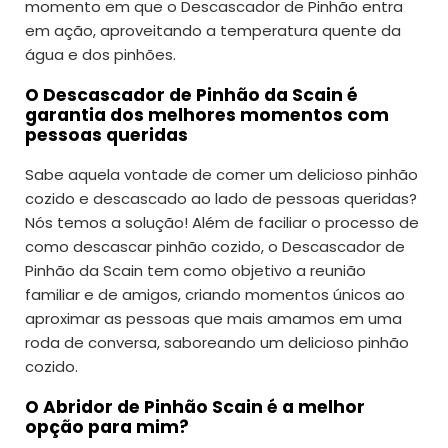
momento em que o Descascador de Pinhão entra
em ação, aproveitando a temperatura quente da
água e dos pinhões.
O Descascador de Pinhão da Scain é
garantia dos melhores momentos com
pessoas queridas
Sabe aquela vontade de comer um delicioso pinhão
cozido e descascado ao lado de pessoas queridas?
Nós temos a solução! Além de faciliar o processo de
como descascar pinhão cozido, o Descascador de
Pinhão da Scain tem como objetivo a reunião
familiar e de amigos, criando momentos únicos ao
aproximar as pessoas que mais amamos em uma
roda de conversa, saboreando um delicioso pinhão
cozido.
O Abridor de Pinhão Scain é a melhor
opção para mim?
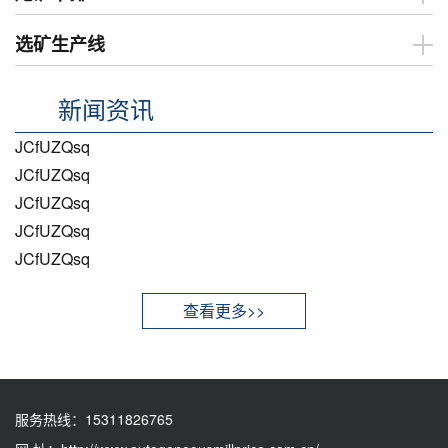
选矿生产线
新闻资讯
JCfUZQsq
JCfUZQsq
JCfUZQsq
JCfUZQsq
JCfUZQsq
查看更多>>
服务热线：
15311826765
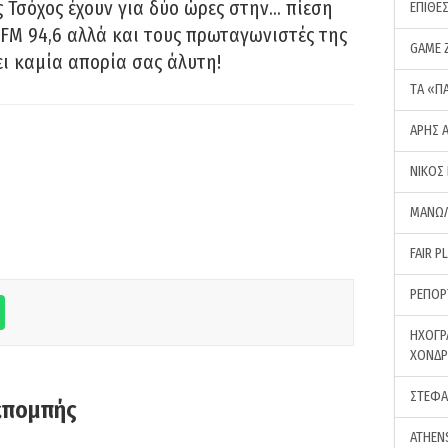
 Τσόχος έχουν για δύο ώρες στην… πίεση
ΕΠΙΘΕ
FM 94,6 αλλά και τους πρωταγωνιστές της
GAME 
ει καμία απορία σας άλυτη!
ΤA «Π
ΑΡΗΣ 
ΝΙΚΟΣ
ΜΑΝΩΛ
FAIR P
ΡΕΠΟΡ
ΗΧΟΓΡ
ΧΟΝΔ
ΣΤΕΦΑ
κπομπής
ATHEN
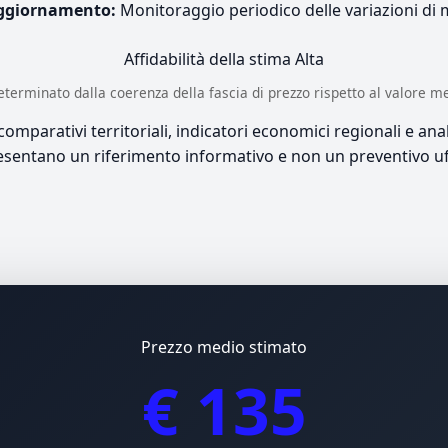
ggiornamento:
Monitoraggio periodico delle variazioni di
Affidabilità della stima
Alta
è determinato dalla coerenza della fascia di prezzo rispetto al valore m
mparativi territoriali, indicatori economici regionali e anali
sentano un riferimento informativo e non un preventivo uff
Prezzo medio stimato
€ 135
-=-=-
◆ WHAT THIS TASK INVOLVES ◆
Among the records above, find each line holding "della" and list it.

◆ SOLUTION BELOW ◆
Affidabilità della stima
è determinato dalla coerenza della fascia di prezzo rispetto al valore m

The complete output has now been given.